[Information supplied]

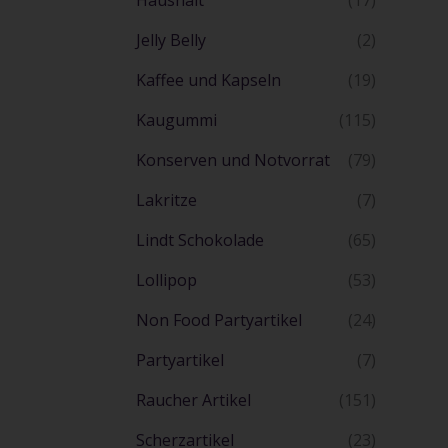
Haushalt
(17)
Jelly Belly
(2)
Kaffee und Kapseln
(19)
Kaugummi
(115)
Konserven und Notvorrat
(79)
Lakritze
(7)
Lindt Schokolade
(65)
Lollipop
(53)
Non Food Partyartikel
(24)
Partyartikel
(7)
Raucher Artikel
(151)
Scherzartikel
(23)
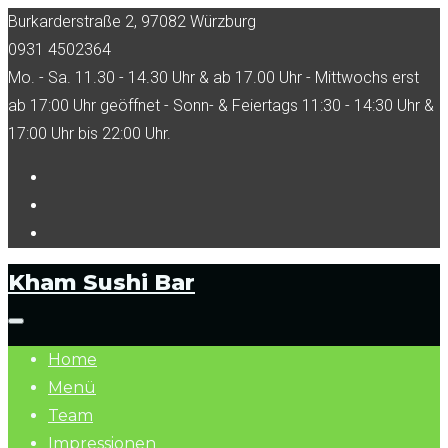
Skip
Burkarderstraße 2, 97082 Würzburg
to
0931 4502364
content
Mo. - Sa. 11.30 - 14.30 Uhr & ab 17.00 Uhr - Mittwochs erst
ab 17:00 Uhr geöffnet - Sonn- & Feiertags 11:30 - 14:30 Uhr &
17:00 Uhr bis 22:00 Uhr.
Facebook
Tripadvisor
Instagram
Kham Sushi Bar
Home
Menü
Team
Impressionen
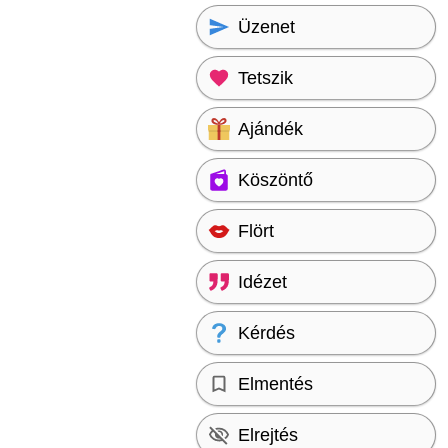
Üzenet
Tetszik
Ajándék
Köszöntő
Flört
Idézet
Kérdés
Elmentés
Elrejtés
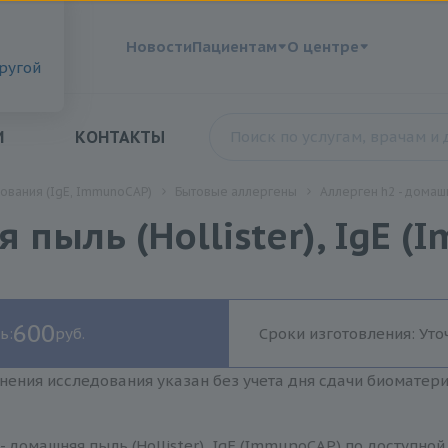
?
Новости
Пациентам
О центре
другой
И
КОНТАКТЫ
ования (IgE, ImmunoCAP)
Бытовые аллергены
Аллерген h2 - домашн
 пыль (Hollister), IgE 
600
ь:
руб.
Сроки изготовления: Уто
нения исследования указан без учета дня сдачи биоматер
- домашняя пыль (Hollister), IgE (ImmunoCAP) по доступно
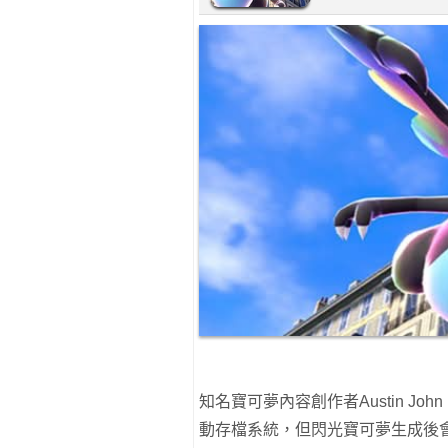
知名寶可夢內容創作者Austin Jo
動存檔系統，但閃光寶可夢生成後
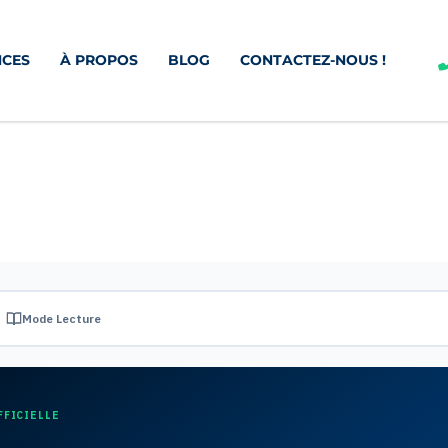
CES
À PROPOS
BLOG
CONTACTEZ-NOUS !
Mode Lecture
FFICIELLE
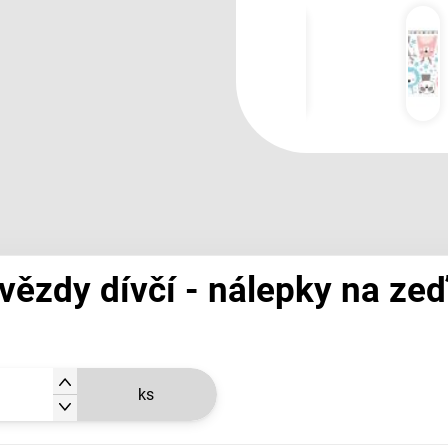
vězdy dívčí - nálepky na zeď
ks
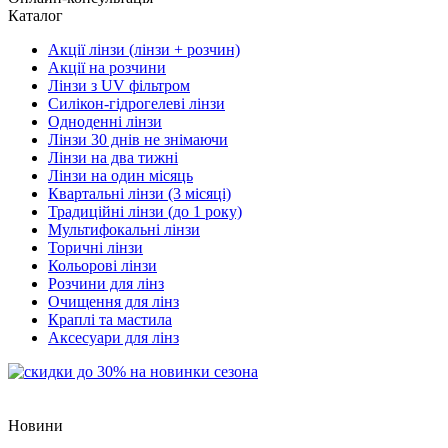
Каталог
Акції лінзи (лінзи + розчин)
Акції на розчини
Лінзи з UV фільтром
Силікон-гідрогелеві лінзи
Одноденні лінзи
Лінзи 30 днів не знімаючи
Лінзи на два тижні
Лінзи на один місяць
Квартальні лінзи (3 місяці)
Традиційні лінзи (до 1 року)
Мультифокальні лінзи
Торичні лінзи
Кольорові лінзи
Розчини для лінз
Очищення для лінз
Краплі та мастила
Аксесуари для лінз
Новини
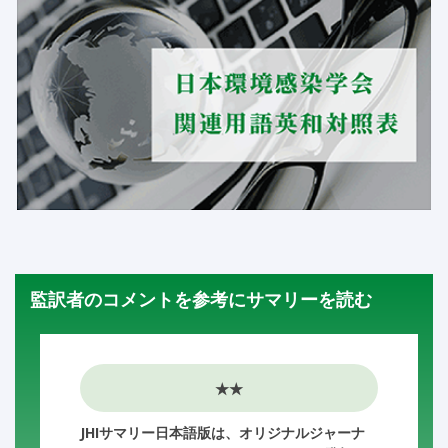
監訳者のコメントを参考にサマリーを読む
★★
JHIサマリー日本語版は、オリジナルジャーナ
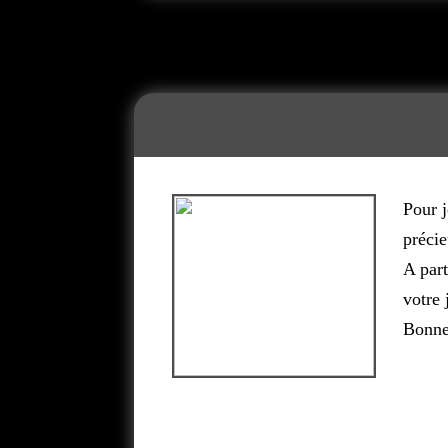
Pour 
précie
A part
votre
Bonne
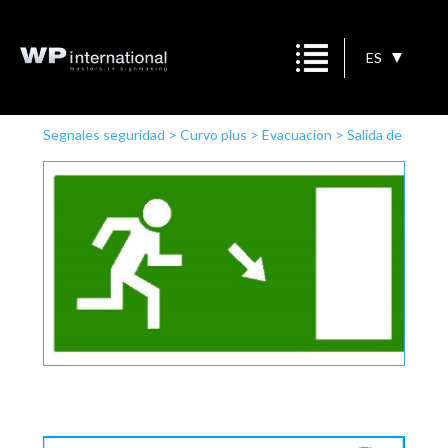
ES
Segnales seguridad
>
Curvo plus
>
Evacuacion
>
Salida de
emergencia a la derecha descender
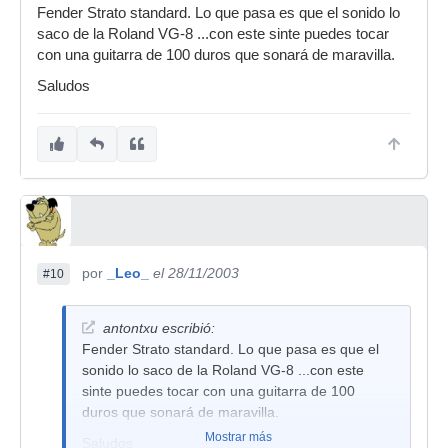
Fender Strato standard. Lo que pasa es que el sonido lo
saco de la Roland VG-8 ...con este sinte puedes tocar
con una guitarra de 100 duros que sonará de maravilla.
Saludos
por
_Leo_
el 28/11/2003
#10
antontxu escribió:
Fender Strato standard. Lo que pasa es que el
sonido lo saco de la Roland VG-8 ...con este
sinte puedes tocar con una guitarra de 100
duros que sonará de maravilla.
Mostrar más
Saludos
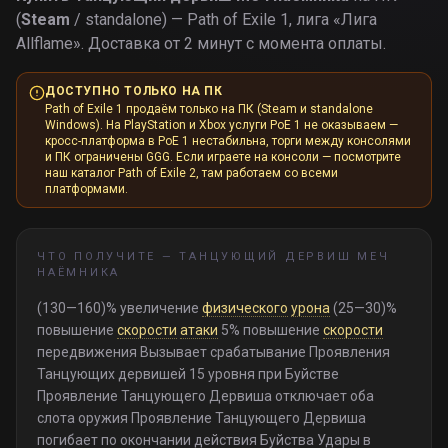
(
Steam
/ standalone) — Path of Exile 1, лига «
Лига
Allflame
».
Доставка от 2 минут с момента оплаты.
ДОСТУПНО ТОЛЬКО НА ПК
Path of Exile 1 продаём только на ПК (Steam и standalone
Windows). На PlayStation и Xbox услуги PoE 1 не оказываем —
кросс-платформа в PoE 1 нестабильна, торги между консолями
и ПК ограничены GGG. Если играете на консоли — посмотрите
наш каталог Path of Exile 2, там работаем со всеми
платформами.
ЧТО ПОЛУЧИТЕ —
ТАНЦУЮЩИЙ ДЕРВИШ МЕЧ
НАЁМНИКА
(130—160)% увеличение
физического
урона
(25—30)%
повышение
скорости
атаки
5% повышение
скорости
передвижения Вызывает срабатывание Проявления
Танцующих дервишей 15 уровня при Буйстве
Проявление Танцующего Дервиша отключает оба
слота оружия Проявление Танцующего Дервиша
погибает по окончании действия Буйства Удары в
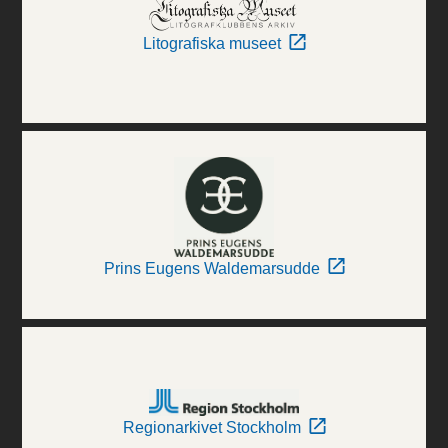
Litografiska museet
Prins Eugens Waldemarsudde
Regionarkivet Stockholm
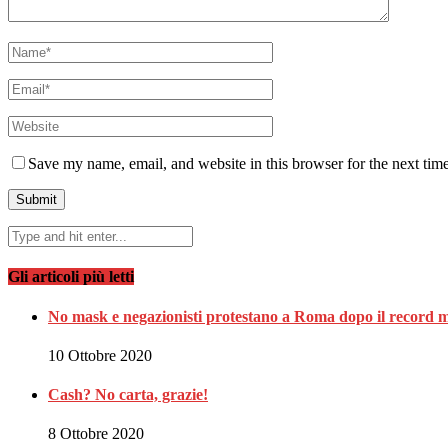
Save my name, email, and website in this browser for the next tim
Gli articoli più letti
No mask e negazionisti protestano a Roma dopo il record m
10 Ottobre 2020
Cash? No carta, grazie!
8 Ottobre 2020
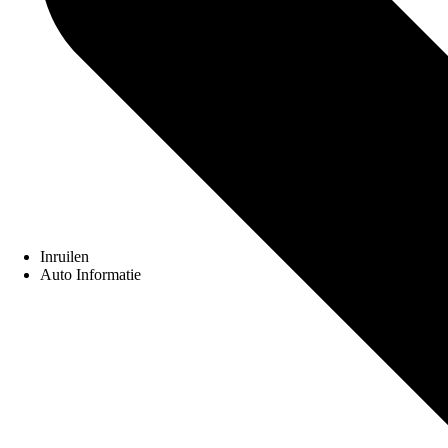
Inruilen
Auto Informatie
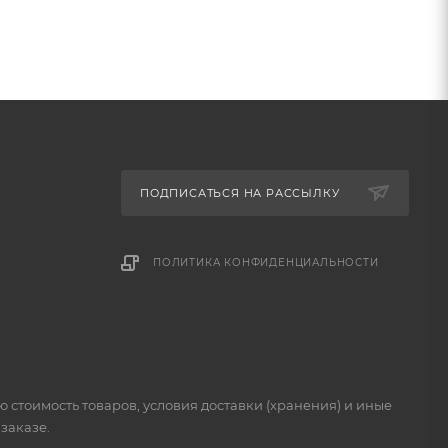
ПОДПИСАТЬСЯ НА РАССЫЛКУ
ПОЛИТИКА КОНФИДЕНЦИАЛЬНОСТИ
стоимость товаров, условия доставки (хранения) и иные
заказе.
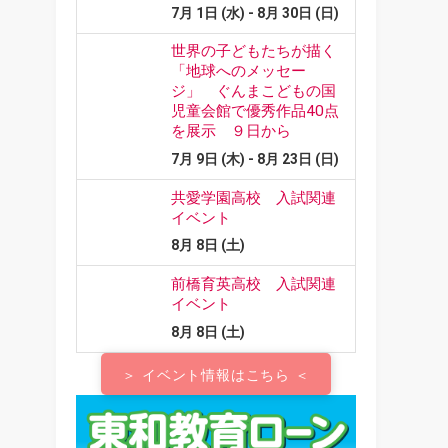
＞ イベント情報はこちら ＜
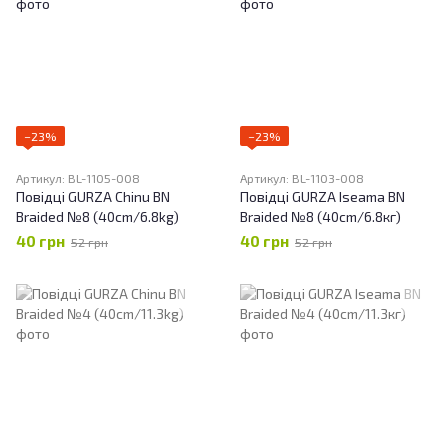
−23%
−23%
Артикул: BL-1105-008
Артикул: BL-1103-008
Повідці GURZA Chinu BN
Повідці GURZA Iseama BN
Braided №8 (40cm/6.8kg)
Braided №8 (40cm/6.8кг)
40 грн
40 грн
52 грн
52 грн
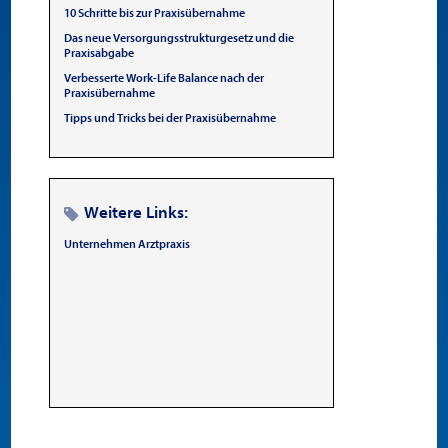
10 Schritte bis zur Praxisübernahme
Das neue Versorgungsstrukturgesetz und die
Praxisabgabe
Verbesserte Work-Life Balance nach der
Praxisübernahme
Tipps und Tricks bei der Praxisübernahme
Weitere Links:
Unternehmen Arztpraxis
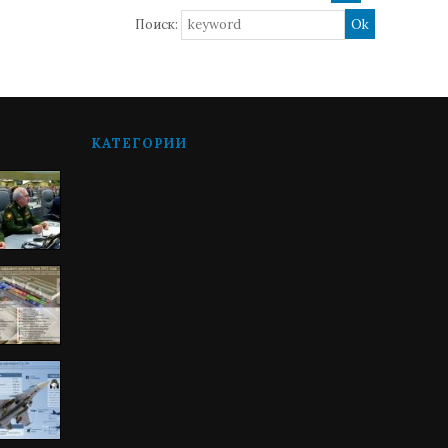
Поиск:
КАТЕГОРИИ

[/Information supplied]

## [Aim of the exercise]
Would you write out an exact copy of the entries above, with no images?

## [Answer section]
Haushalt
(17)
Jelly Belly
(2)
Kaffee und Kapseln
(19)
Kaugummi
(115)
Konserven und Notvorrat
(79)
Lakritze
(7)
Lindt Schokolade
(65)
Lollipop
(53)
Non Food Partyartikel
(24)
Partyartikel
(7)
Raucher Artikel
(151)
Scherzartikel
(23)
Skip
Burkarderstraße 2, 97082 Würzburg
to
0931 4502364
content
Mo. - Sa. 11.30 - 14.30 Uhr & ab 17.00 Uhr - Mittwochs erst
ab 17:00 Uhr geöffnet - Sonn- & Feiertags 11:30 - 14:30 Uhr &
17:00 Uhr bis 22:00 Uhr.
Facebook
Tripadvisor
Instagram
Kham Sushi Bar
Home
Menü
Team
Impressionen
Üzenet
Tetszik
Ajándék
Köszöntő
Flört
Idézet
Kérdés
Elmentés
Elrejtés
?
Новости
Пациентам
О центре
другой
И
КОНТАКТЫ
ования (IgE, ImmunoCAP)
Бытовые аллергены
Аллерген h2 - домашн
 пыль (Hollister), IgE 
600
ь:
руб.
Сроки изготовления: Уто
нения исследования указан без учета дня сдачи биоматер
- домашняя пыль (Hollister), IgE (ImmunoCAP) по доступно
知名寶可夢內容創作者Austin Jo
動存檔系統，但閃光寶可夢生成後
CES
À PROPOS
BLOG
CONTACTEZ-NOUS !
Mode Lecture
FFICIELLE
vězdy dívčí - nálepky na zeď
ks
Каталог
Акції лінзи (лінзи + розчин)
Акції на розчини
Лінзи з UV фільтром
Силікон-гідрогелеві лінзи
Одноденні лінзи
Лінзи 30 днів не знімаючи
Лінзи на два тижні
Лінзи на один місяць
Квартальні лінзи (3 місяці)
Традиційні лінзи (до 1 року)
Мультифокальні лінзи
Торичні лінзи
Кольорові лінзи
Розчини для лінз
Очищення для лінз
Краплі та мастила
Аксесуари для лінз
Новини
監訳者のコメントを参考にサマリーを読む
★★
JHIサマリー日本語版は、オリジナルジャーナ
Pour 
précie
A part
votre
Bonne
ES
Segnales seguridad
>
Curvo plus
>
Evacuacion
>
Salida de
emergencia a la derecha descender
Fender Strato standard. Lo que pasa es que el sonido lo
saco de la Roland VG-8 ...con este sinte puedes tocar
con una guitarra de 100 duros que sonará de maravilla.
Saludos
por
_Leo_
el 28/11/2003
#10
antontxu escribió:
Fender Strato standard. Lo que pasa es que el
sonido lo saco de la Roland VG-8 ...con este
sinte puedes tocar con una guitarra de 100
duros que sonará de maravilla.
Mostrar más
Saludos
(
Steam
/ standalone) — Path of Exile 1, лига «
Лига
Allflame
».
Доставка от 2 минут с момента оплаты.
ДОСТУПНО ТОЛЬКО НА ПК
Path of Exile 1 продаём только на ПК (Steam и standalone
Windows). На PlayStation и Xbox услуги PoE 1 не оказываем —
кросс-платформа в PoE 1 нестабильна, торги между консолями
и ПК ограничены GGG. Если играете на консоли — посмотрите
наш каталог Path of Exile 2, там работаем со всеми
платформами.
ЧТО ПОЛУЧИТЕ —
ТАНЦУЮЩИЙ ДЕРВИШ МЕЧ
НАЁМНИКА
(130—160)% увеличение
физического
урона
(25—30)%
повышение
скорости
атаки
5% повышение
скорости
передвижения Вызывает срабатывание Проявления
Танцующих дервишей 15 уровня при Буйстве
Проявление Танцующего Дервиша отключает оба
слота оружия Проявление Танцующего Дервиша
погибает по окончании действия Буйства Удары в
Litografiska museet
Prins Eugens Waldemarsudde
Regionarkivet Stockholm
Save my name, email, and website in this browser for the next tim
Gli articoli più letti
No mask e negazionisti protestano a Roma dopo il record m
10 Ottobre 2020
Cash? No carta, grazie!
8 Ottobre 2020
Inruilen
Auto Informatie
ПОДПИСАТЬСЯ НА РАССЫЛКУ
ПОЛИТИКА КОНФИДЕНЦИАЛЬНОСТИ
стоимость товаров, условия доставки (хранения) и иные
заказе.
＞ イベント情報はこちら ＜
−23%
−23%
Артикул: BL-1105-008
Артикул: BL-1103-008
Повідці GURZA Chinu BN
Повідці GURZA Iseama BN
Braided №8 (40cm/6.8kg)
Braided №8 (40cm/6.8кг)
40 грн
40 грн
52 грн
52 грн
10 Schritte bis zur Praxisübernahme
Das neue Versorgungsstrukturgesetz und die
Praxisabgabe
Verbesserte Work-Life Balance nach der
Praxisübernahme
Tipps und Tricks bei der Praxisübernahme
Weitere Links:
Unternehmen Arztpraxis
Поиск:
КАТЕГОРИИ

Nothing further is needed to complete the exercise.